The Sons of John Stevens

 

By: Tom Frascella                                                                                                                                               June 2014

 

 In writing the history of San Fele and the immigration of its sons and daughters to America a convergence of events between “old world” and “new” will naturally begin to take shape. In the 1850’s a number of events begin to unfold in Italy intensifying the push of people out of Lucania. At the same time a number of events unfold in America which will ultimately entice San Felese resettlement specifically in New York City, northern New Jersey, central New Jersey and Buffalo regions of the country in the 1860’s- 1870’s.

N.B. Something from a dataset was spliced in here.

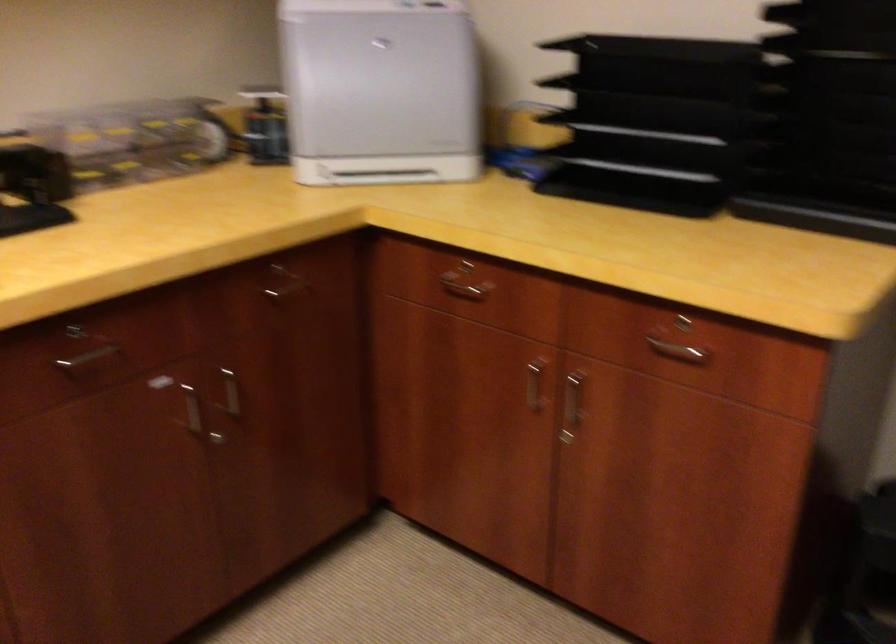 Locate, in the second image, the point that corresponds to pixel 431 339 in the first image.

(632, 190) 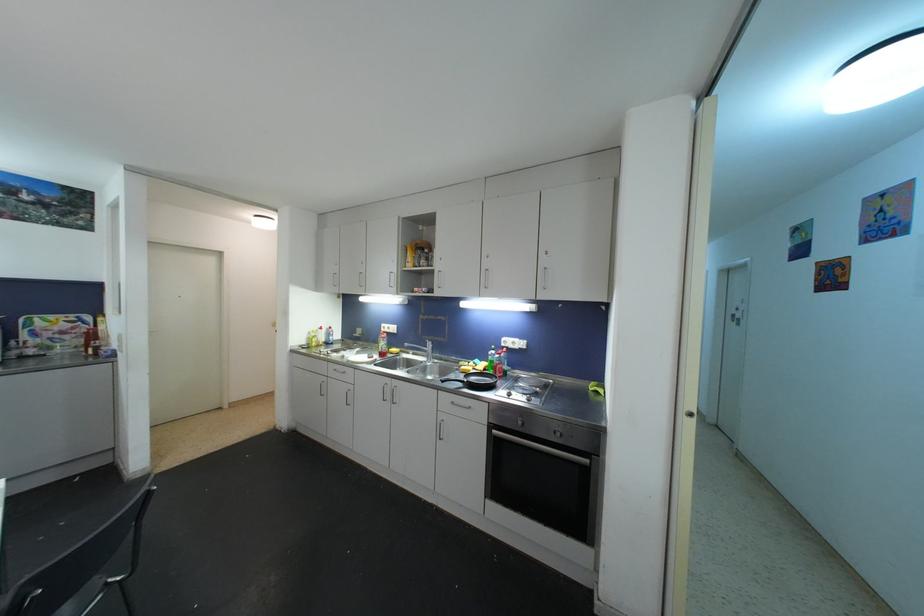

 The United States of the 1850’s was a relatively “new” country with great potential and staggering if difficult to reach natural resources. To reach those resources a transportation network had to be created and had to overcome formidable natural barriers. Most of the U.S. population existed east of the Appalachian Mountains, which was the first barrier that needed to be breached. The solutions to the inherent transportation infrastructure needs were in many cases solved in uniquely American ways.  Nevertheless those solutions required great labor resources. Immigrant labor often met those labor needs. Indeed, as the story of the San Felese immigration unfolds transportation projects provided work opportunities for many of our ancestors. Because of this I have chosen to  profile a number of American inventors and industrialists who are important  to the establishment of the early U.S. transportation network The actions of these individuals lead both directly and indirectly to job creation and employment opportunities. Many of those who I will profile while critically important to the development of early U.S. transportation have over the course of time become under appreciated for their accomplishments. Therefore I am pleased to highlight their accomplishments here and acknowledge their genius.

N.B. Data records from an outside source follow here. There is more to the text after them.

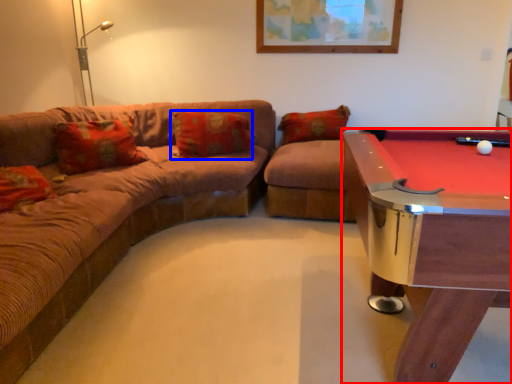 Question: Which object appears farthest to the camera in this image, billiard table (highlighted by a red box) or pillow (highlighted by a blue box)?

Choices:
 (A) billiard table
 (B) pillow

Answer: (B) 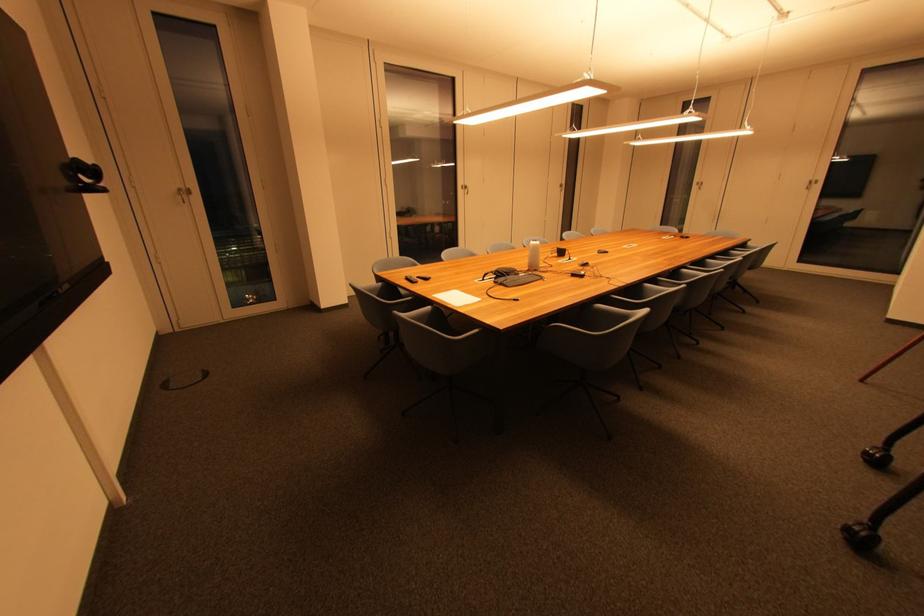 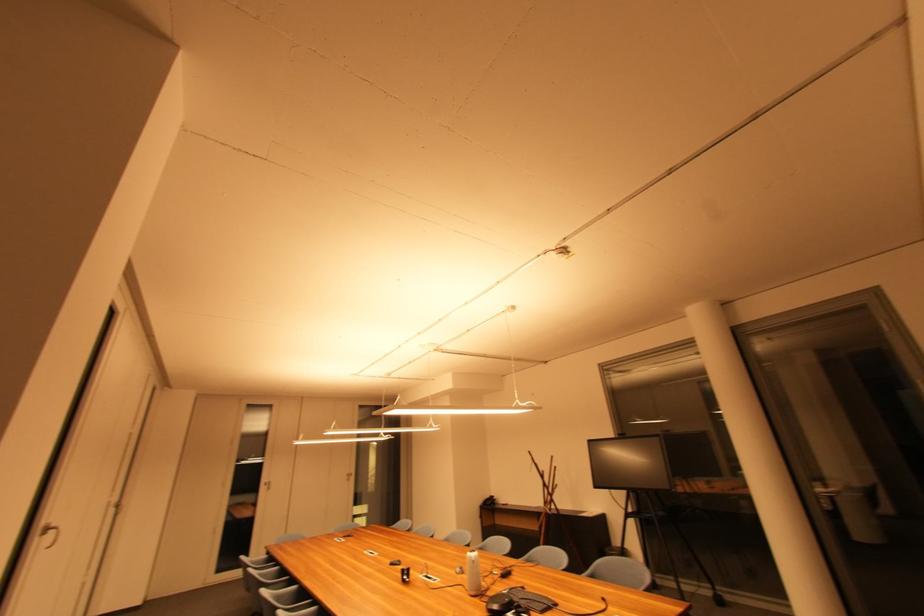 Locate, in the second image, the point that corresponds to (703,185) in the first image.

(271, 485) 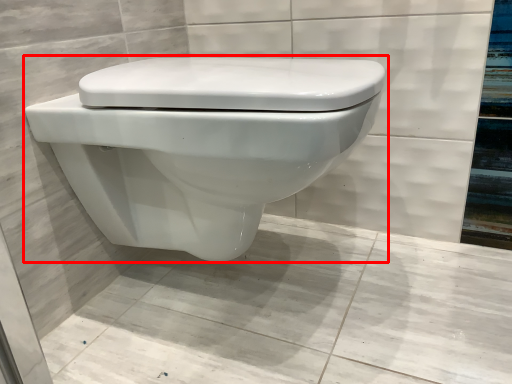 Question: From the image's perspective, considering the relative positions of toilet (annotated by the red box) and concrete in the image provided, where is toilet (annotated by the red box) located with respect to the staircase?

Choices:
 (A) below
 (B) above

Answer: (B)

  In September of 2012 I profiled John Stevens (1749-1838). I am not going to repeat his profile here but would encourage those interested to reread the September article. In essence Mr. Stevens was not only a major developer of both steam powered ships but also steam powered land locomotion. Having said that, he also contributed by developing companies which brought those conceptual devices to practical application by developing transportation networks.

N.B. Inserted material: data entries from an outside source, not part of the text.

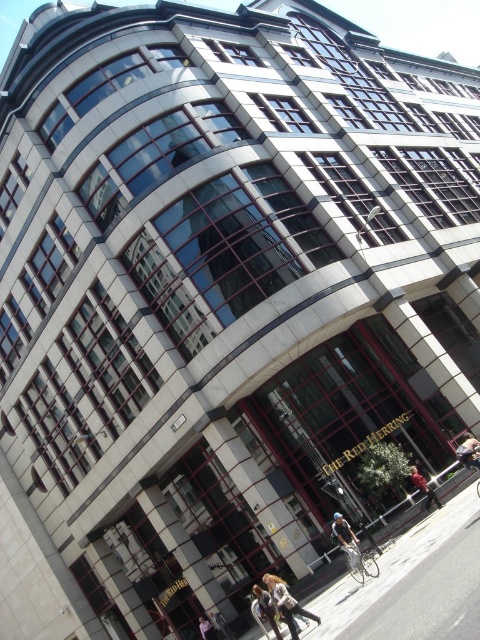 Question: Which of the following is the closest to the observer?

Choices:
 (A) coord(210,624)
 (B) coord(466,444)
 (C) coord(337,529)

Answer: (C)

Question: Is brown leather jacket at center bigger than leather jacket at center?

Choices:
 (A) yes
 (B) no

Answer: (A)

Question: Which object appears farthest from the camera in this image?

Choices:
 (A) leather jacket at lower center
 (B) dark blue jeans at center
 (C) leather jacket at center

Answer: (B)

Question: Does leather jacket at lower center have a greater width compared to light brown leather jacket at lower center?

Choices:
 (A) yes
 (B) no

Answer: (A)

Question: Does denim jacket at lower center have a lesser width compared to leather jacket at lower center?

Choices:
 (A) no
 (B) yes

Answer: (B)

Question: Which object is positioned farthest from the brown leather jacket at center?

Choices:
 (A) leather jacket at lower center
 (B) denim jacket at lower center

Answer: (B) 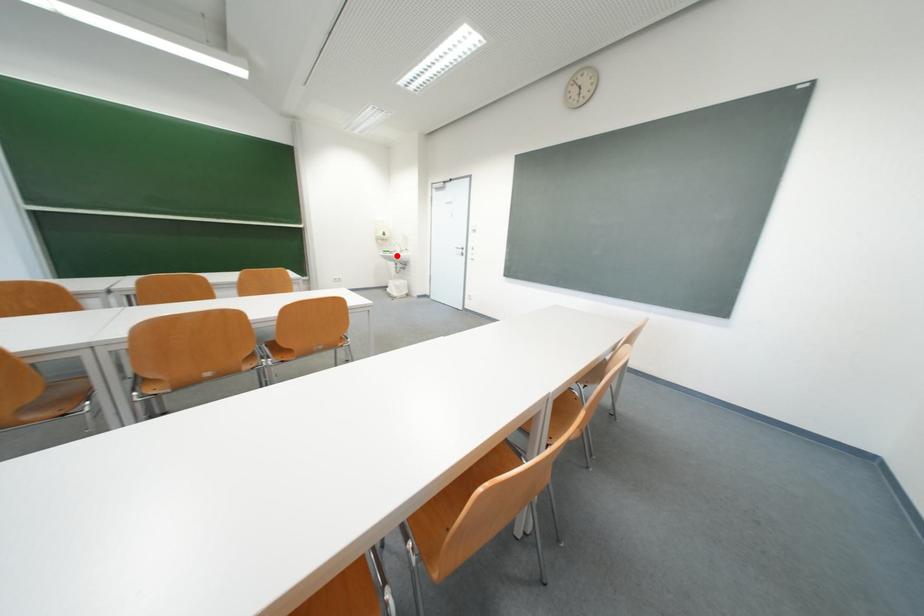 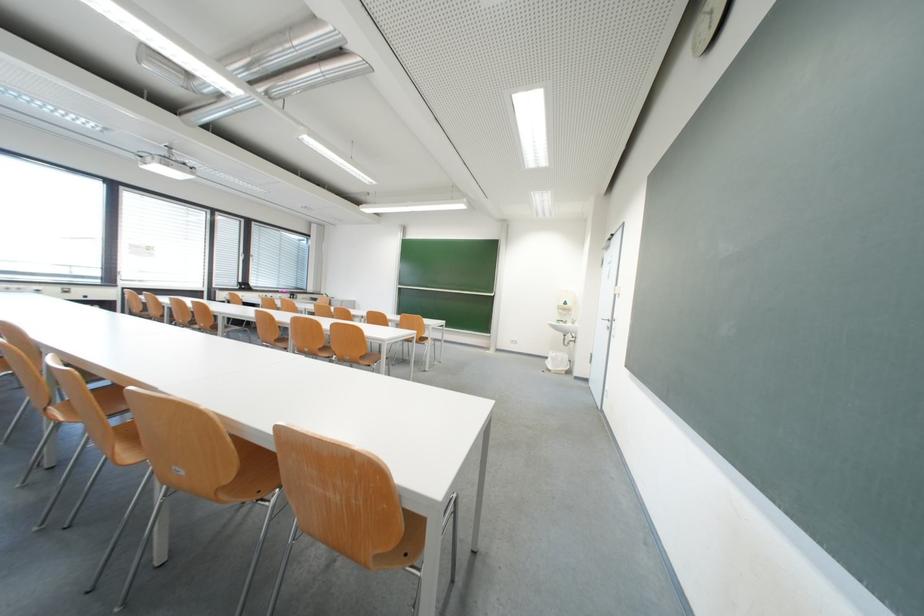 Question: I am providing you with two images of the same scene from different viewpoints. In image1, a red point is highlighted. Considering the same 3D point in image2, which of the following is correct?

Choices:
 (A) It is closer
 (B) It is farther

Answer: (B)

 The infrastructure needed to bring economically efficient steam powered transportation to early, largely undeveloped 18th century America was more than could be accomplished in one man’s lifetime. Fortunately, Mr. Stevens had eleven children, a half dozen of whom were sons. Several of his sons followed him in his dream of improving transportation and its delivery of an efficient transportation system to the masses. As a result I will profile four of his sons and their accomplishments in this article.

 

                                                     

                                                                    James Alexander Stevens (1790- 1873)

 

                                                                       

 

 James Stevens graduated from Columbia College first in his class in 1808. Like his father he continued his studies in the area of law, however he never practiced. As may be recalled from the earlier John Stevens article originally John Stevens and Robert Livingston in partnership developed and intended to operate a steam ferry system between New York and New Jersey as well as up the Hudson River. Together through their formidable political connections they managed to obtain exclusive rights from the State of New York. Eventually friction developed and the partnership dissolved with Livingston and Robert Fulton retaining the exclusive New York franchise 1806. Undeterred Stevens planned to develop a steam ferry franchise between Philadelphia and Bordentown New Jersey. He succeeded in securing the necessary State franchises and was ready to launch his enterprise in 1809. The critical element in the project was the design and building of the steamship in John Stevens Hoboken shipyard. The ship was named the “Phoenix” and at 100 feet was the most advance steam powered vessel in the world. Stevens directed that the vessel be driven from Hudson Bay to Philadelphia for service making the vessel the first steam powered vessel to sail upon and Ocean.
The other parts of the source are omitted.